Silage Marner, a farmer from Much Craplock, has proudly unveiled an entire menagerie of miniature farm animals. They were commissioned by the government in a groundbreaking attempt to banish obesity.

Mr Marner bred his herds by selectively using sperm and eggs from progressively smaller parents in a £5 billion research project.

Mr Marner said: “Research shows that people consume significantly less when served smaller portions.”

“If smaller servings are this effective, it logically makes sense to only produce tiny amounts of food in the first place.”

“Not only will my miniature animals make us all slim, they are also environmentally friendly.

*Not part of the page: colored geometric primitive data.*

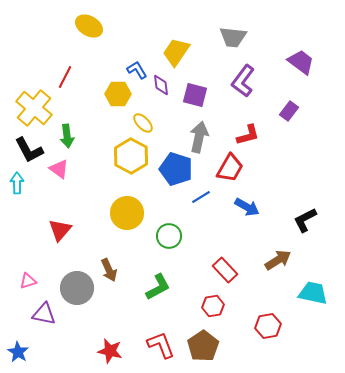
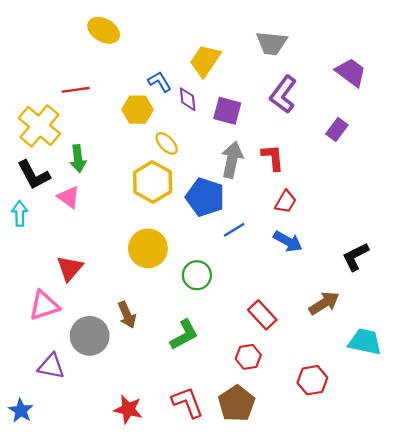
red line: (65, 77) -> (76, 90), turned 55
red L-shape: (248, 135) -> (273, 157), moved, turned -80
red trapezoid: (230, 168) -> (286, 202), moved, size x0.7
pink triangle: (28, 281) -> (44, 306), moved, size x1.6

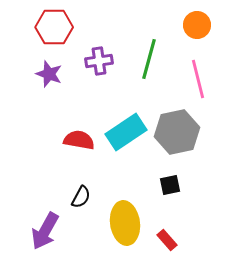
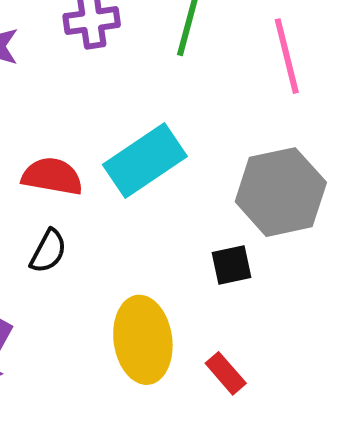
gray hexagon: (177, 132) -> (281, 192), moved
black semicircle: (81, 197) -> (48, 251), moved

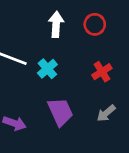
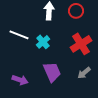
red cross: (102, 72) -> (81, 44), size x1.5

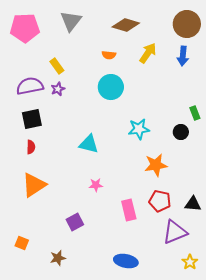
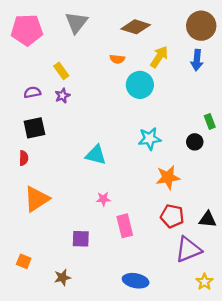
purple semicircle: (30, 86) -> (32, 92), size x0.6
cyan circle: (111, 87) -> (140, 85), moved
red semicircle: (31, 147) -> (24, 158), moved
pink rectangle: (129, 210) -> (125, 226), moved
purple square: (75, 222) -> (81, 239), turned 30

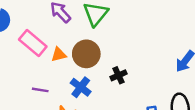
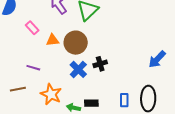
pink rectangle: (33, 43) -> (32, 28), size x0.6
blue cross: (81, 87) -> (78, 69), moved

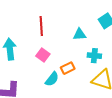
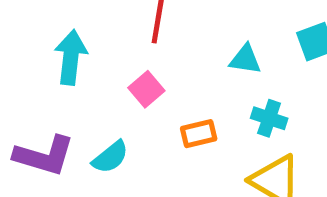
cyan semicircle: (52, 79) -> (110, 157), moved

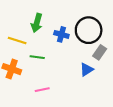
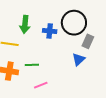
green line: (37, 57) -> (32, 65), moved

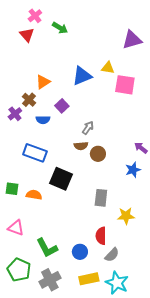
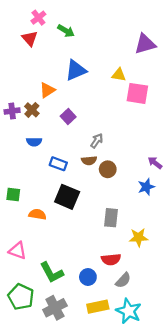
blue triangle: (82, 76) -> (76, 70), moved
purple cross: (15, 114) -> (12, 111), moved, turned 32
blue semicircle: (43, 120) -> (34, 142), moved
blue rectangle: (35, 153) -> (58, 164), moved, size x0.7
green square: (12, 189) -> (13, 195), moved
red semicircle: (101, 236) -> (111, 259), turned -96

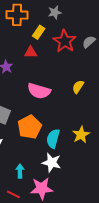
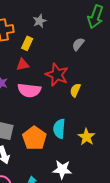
red star: (65, 41) -> (57, 75), moved
pink semicircle: (39, 91) -> (29, 90), moved
cyan semicircle: (53, 139) -> (59, 129), moved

They barely eat anything and my midget cows only produce a thimble-full of methane per day!”

“The only downside is that they can’t be ‘free-range’. We lost an entire herd of cows to wildlife- carried off by seagulls, swallowed by weasels, beaten up by field mice.”

“This whole project is genius,” said Professor Hardy Weinberg, from the Council of Science.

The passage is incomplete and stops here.